A History Of Success In Complex Litigation

What Elon Musk’s disputes with the SEC can teach us

On Behalf of | May 3, 2019 | Business Litigation

Tesla CEO Elon Musk recently settled a case with securities regulators relating to tweets about projected sales numbers. Prior to this deal, the Securities and Exchange Commission demanded Musk be held in contempt over these tweets, alleging they violated a previous settlement agreement.

The long-running feud between Musk and the SEC serves as a cautionary tale for executives of publicly traded companies. While social media can provide a platform for companies to reach shareholders, potential investors, and prospective customers, Musk’s feud with the SEC shows how it can also impact investment markets.

Why does the SEC care about social media posts?

The SEC alleged that Musk’s social media posts violated Section 10(b) of the Securities Exchange Act of 1934, which, among other things, prohibits making false or misleading statements of information material to investors.1 These anti-fraud rules are meant to protect investors and markets from manipulation.2

In its complaint last fall, the SEC alleged that Musk’s tweets about taking Tesla private at $420 per share defrauded investors because Musk had not, in fact, obtained the funding to do so. Based on that information, numerous investors began buying up Tesla stock before prices went up.

According to the SEC, social media messages like Musk’s have serious potential for defrauding investors. Additionally, social media posts pose a risk of violating Regulation FD,3 which seeks to promote the full and fair disclosure of material, nonpublic information about publicly traded companies.

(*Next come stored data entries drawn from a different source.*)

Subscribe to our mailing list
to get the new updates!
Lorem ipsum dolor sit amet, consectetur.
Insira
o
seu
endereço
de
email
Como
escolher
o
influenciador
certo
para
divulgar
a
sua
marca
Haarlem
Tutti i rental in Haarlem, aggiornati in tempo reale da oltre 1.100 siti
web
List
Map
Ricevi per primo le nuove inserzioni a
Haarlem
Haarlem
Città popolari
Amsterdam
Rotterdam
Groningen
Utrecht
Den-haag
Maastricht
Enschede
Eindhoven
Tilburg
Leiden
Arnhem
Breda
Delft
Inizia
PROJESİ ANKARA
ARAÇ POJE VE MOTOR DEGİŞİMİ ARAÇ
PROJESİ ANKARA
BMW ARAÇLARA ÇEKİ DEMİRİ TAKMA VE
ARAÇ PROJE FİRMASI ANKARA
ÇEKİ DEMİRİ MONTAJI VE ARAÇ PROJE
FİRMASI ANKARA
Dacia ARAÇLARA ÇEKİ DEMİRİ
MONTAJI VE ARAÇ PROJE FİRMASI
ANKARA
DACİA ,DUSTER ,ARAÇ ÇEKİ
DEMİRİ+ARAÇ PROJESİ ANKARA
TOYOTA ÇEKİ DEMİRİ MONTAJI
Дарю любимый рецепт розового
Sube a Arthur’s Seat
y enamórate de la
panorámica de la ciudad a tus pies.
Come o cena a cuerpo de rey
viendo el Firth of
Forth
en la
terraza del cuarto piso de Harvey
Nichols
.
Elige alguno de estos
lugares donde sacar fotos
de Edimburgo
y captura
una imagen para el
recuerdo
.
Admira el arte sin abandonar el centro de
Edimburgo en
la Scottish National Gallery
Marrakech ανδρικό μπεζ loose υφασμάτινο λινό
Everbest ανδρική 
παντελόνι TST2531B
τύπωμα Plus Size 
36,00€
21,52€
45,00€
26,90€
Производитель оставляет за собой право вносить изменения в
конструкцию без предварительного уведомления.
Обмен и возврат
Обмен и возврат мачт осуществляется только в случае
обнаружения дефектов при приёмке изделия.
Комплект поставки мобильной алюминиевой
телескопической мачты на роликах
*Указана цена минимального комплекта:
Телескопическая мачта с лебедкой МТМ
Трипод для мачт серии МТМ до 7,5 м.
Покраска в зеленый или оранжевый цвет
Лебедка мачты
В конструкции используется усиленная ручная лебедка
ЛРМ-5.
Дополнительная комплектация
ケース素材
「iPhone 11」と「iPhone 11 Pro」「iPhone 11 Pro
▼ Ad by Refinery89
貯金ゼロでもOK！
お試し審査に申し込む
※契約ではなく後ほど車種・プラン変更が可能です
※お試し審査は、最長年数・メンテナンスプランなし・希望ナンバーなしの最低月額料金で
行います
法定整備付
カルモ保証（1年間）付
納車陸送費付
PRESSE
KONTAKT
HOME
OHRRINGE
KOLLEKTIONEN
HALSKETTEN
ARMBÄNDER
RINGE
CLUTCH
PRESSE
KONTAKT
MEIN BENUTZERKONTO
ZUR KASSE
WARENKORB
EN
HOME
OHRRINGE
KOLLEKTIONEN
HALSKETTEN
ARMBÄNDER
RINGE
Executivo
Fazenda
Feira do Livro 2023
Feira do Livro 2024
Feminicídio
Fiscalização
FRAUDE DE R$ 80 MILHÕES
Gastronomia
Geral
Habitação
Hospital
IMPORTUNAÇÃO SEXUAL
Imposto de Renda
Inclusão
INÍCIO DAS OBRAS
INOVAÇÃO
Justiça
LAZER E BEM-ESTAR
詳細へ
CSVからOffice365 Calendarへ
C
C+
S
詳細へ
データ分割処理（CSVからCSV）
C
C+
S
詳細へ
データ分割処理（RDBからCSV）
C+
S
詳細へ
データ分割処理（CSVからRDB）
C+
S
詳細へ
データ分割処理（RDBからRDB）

Regulation FD implications

SEC rules require publicly traded companies to release material information in a way that broadly and non-exclusively reaches the general public.4 Adopted in 2000, Regulation FD was designed to promote full and fair disclosure of information and address concerns of insider trading. Essentially, it aims to ensure one group of shareholders do not have an unfair advantage over other groups when it comes to information access.

The SEC issued guidance in 2013 relating to social media and Regulation FD, stating that companies could use social media to make important announcements so long as investors knew where to look for such information. The report, which focused on disclosures made by Netflix, noted that “the central focus of [the] inquiry is whether the company has made investors, the market, and the media aware of the channels of distribution it expects to use, so these parties know where to look.”

Preventing a run-in with the SEC over social media

As the SEC’s approach to social media develops, companies using these platforms to communicate with customers will need to carefully examine their procedures for releasing important information. As we saw with Musk, tweets about projected sales numbers or movements in stock prices can land an executive in very hot water.


1 17 C.F.R. § 240.10b-5

2 Under § 10(b) of the Securities and Exchange Act of 1934, “[i]t shall be unlawful for any person, directly or indirectly, … [t]o use or employ, in connection with the purchase or sale of any security registered on a national securities exchange … any manipulative or deceptive device or contrivance in contravention of such rules and regulations as the [SEC] may prescribe as necessary or appropriate in the public interest or for the protection of investors.” 15 U.S.C. § 78j(b). SEC Rule 10b-5 implements § 10(b) by forbidding, among other things, the making of any “untrue statement of material fact” or the omission of any material fact “necessary in order to make the statements made … not misleading.” 17 C.F.R. § 240.10b-5. Izadjoo v. Helix Energy Sols. Group, Inc., 237 F. Supp. 3d 492, 506 (S.D. Tex. 2017).